= National Security Innovation Network =

The National Security Innovation Network (previously named the MD5 National Security Technology Accelerator) is a United States Department of Defense (DoD) program office under the Defense Innovation Unit that seeks to create new communities of innovators to solve national security problems. NSIN partners with national research universities and the venture community to reinvigorate civil-military technology collaboration. As opposed to making investments in specific technologies, government research and development programs, or startups, NSIN focuses on human capital innovation – i.e., developing and enabling innovators and human-centered networks to solve national security problems. In support of this mission, NSIN provides tools, training, and access to DoD assets that enable entrepreneurs and intrapreneurs to develop and commercialize high potential products in the national interest.

National Security Technology and Innovation Exchange, NSTIx

== History ==
First conceived in 2015, MD5 launched on October 14, 2016 and was part of the Office of the Deputy Assistant Secretary of Defense for Manufacturing and Industrial Base Policy. MD5 was formed in partnership with the National Defense University at Fort Lesley J. McNair in Washington, D.C. As of 2018, its headquarters was in Arlington, VA.

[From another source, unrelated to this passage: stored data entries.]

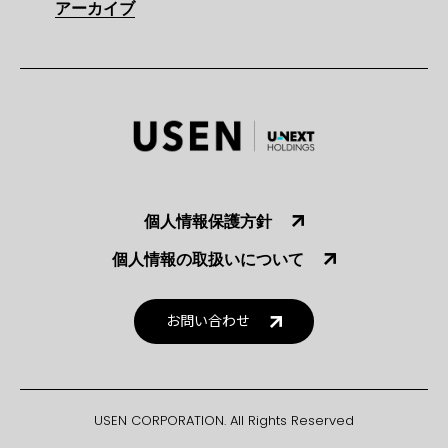
アーカイブ
個人情報保護方針
個人情報の取扱いについて
お問い合わせ
USEN CORPORATION. All Rights Reserved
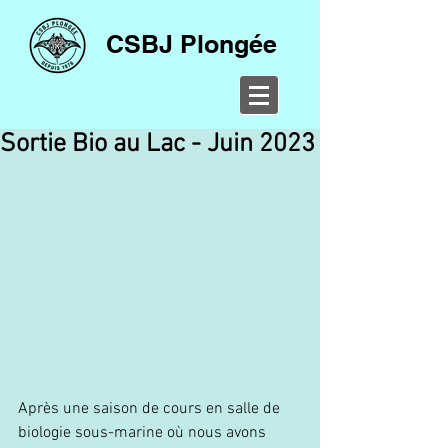
CSBJ Plongée
Sortie Bio au Lac - Juin 2023
Après une saison de cours en salle de 
biologie sous-marine où nous avons 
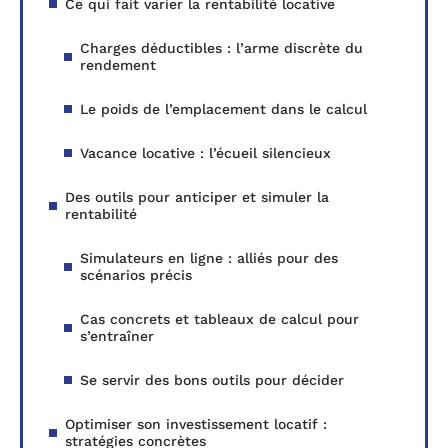
Ce qui fait varier la rentabilité locative
Charges déductibles : l’arme discrète du
rendement
Le poids de l’emplacement dans le calcul
Vacance locative : l’écueil silencieux
Des outils pour anticiper et simuler la
rentabilité
Simulateurs en ligne : alliés pour des
scénarios précis
Cas concrets et tableaux de calcul pour
s’entraîner
Se servir des bons outils pour décider
Optimiser son investissement locatif :
stratégies concrètes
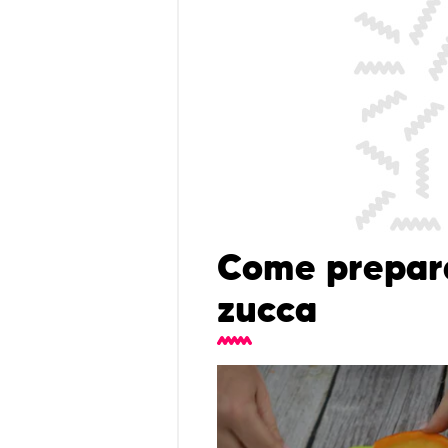
Come prepara
zucca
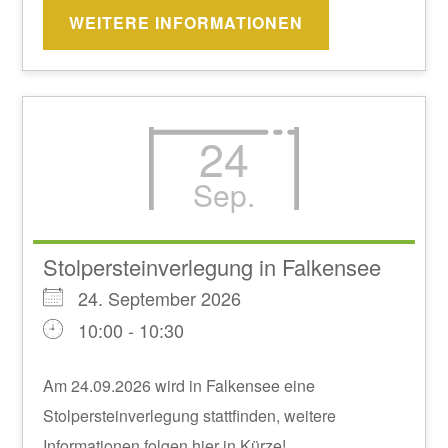
WEITERE INFORMATIONEN
24
Sep.
Stolpersteinverlegung in Falkensee
24. September 2026
10:00 - 10:30
Am 24.09.2026 wird in Falkensee eine
Stolpersteinverlegung stattfinden, weitere
Informationen folgen hier in Kürze!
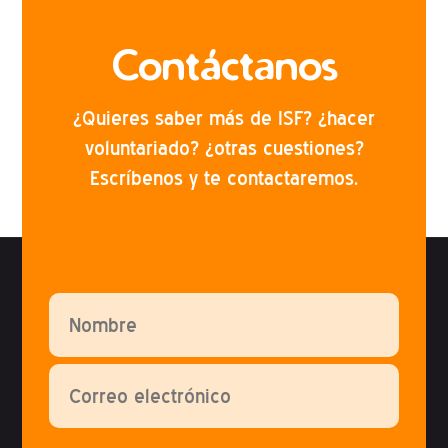
Contáctanos
¿Quieres saber más de ISF? ¿hacer
voluntariado? ¿otras cuestiones?
Escríbenos y te contactaremos.
Por favor, deja este campo vacío.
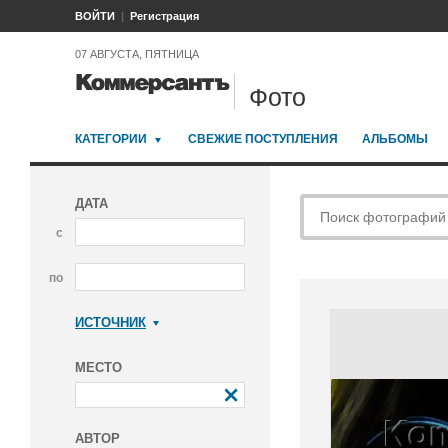
ВОЙТИ
Регистрация
07 АВГУСТА, ПЯТНИЦА
Фото
КАТЕГОРИИ
СВЕЖИЕ ПОСТУПЛЕНИЯ
АЛЬБОМЫ
ДАТА
с
по
ИСТОЧНИК
Коммерсантъ
МЕСТО
АВТОР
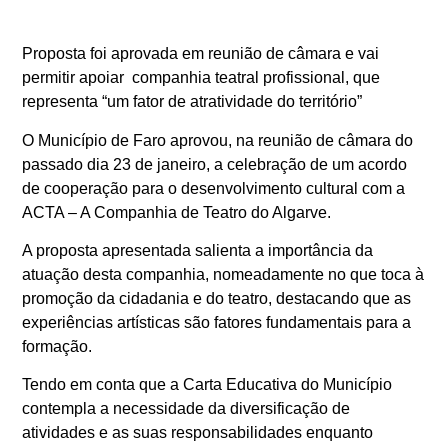
Proposta foi aprovada em reunião de câmara e vai
permitir apoiar companhia teatral profissional, que
representa “um fator de atratividade do território”
O Município de Faro aprovou, na reunião de câmara do
passado dia 23 de janeiro, a celebração de um acordo
de cooperação para o desenvolvimento cultural com a
ACTA – A Companhia de Teatro do Algarve.
A proposta apresentada salienta a importância da
atuação desta companhia, nomeadamente no que toca à
promoção da cidadania e do teatro, destacando que as
experiências artísticas são fatores fundamentais para a
formação.
Tendo em conta que a Carta Educativa do Município
contempla a necessidade da diversificação de
atividades e as suas responsabilidades enquanto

Adam "Jay" Harrison, former founder and managing director of Mav6 LLC, served as the inaugural director of MD5 from October 2016 until January 2018. Following him was Morgan Plummer.

On May 6, 2019, the program was renamed from MD5 to NSIN as part of a reorganization in which it was transferred from being directly under the Office of the Under Secretary of Defense (Research and Engineering) into the Defense Innovation Unit.

In 2020 during the COVID-19 pandemic, NSIN held the hackathons online and started with "Seeing into the Unknown: Situational Awareness in Dense Urban Environments". More than 200 people signed up and submitted 44 concepts, 5 finalists went on to continue developing their solutions.

== Structure ==

NSIN consists of a portfolio of programs designed to build a defense innovation workforce that creates ventures relevant to both national security and high-potential civilian applications. These programs are organized in three broad categories: national service, collaboration, and acceleration.

NSIN's Collaboration portfolio connects innovators inside and outside of the Department of Defense to solve national security problems. Hacking for Defense, a university-sponsored class that teaches students to work with the DoD to better address national security challenges, was first taught at Stanford University by Steve Blank in the spring of 2016. One team from the pilot class, Capella Space, secured a combination of DoD and venture capital funding and was scheduled to send the first U.S. commercial synthetic radar satellite into orbit in 2017. Since then, Hacking for Defense has expanded to the University of Virginia, UC San Diego, Georgetown University, University of Pittsburgh, James Madison University, the University of Southern Mississippi, the University of Nebraska at Omaha, and the University of Colorado Boulder.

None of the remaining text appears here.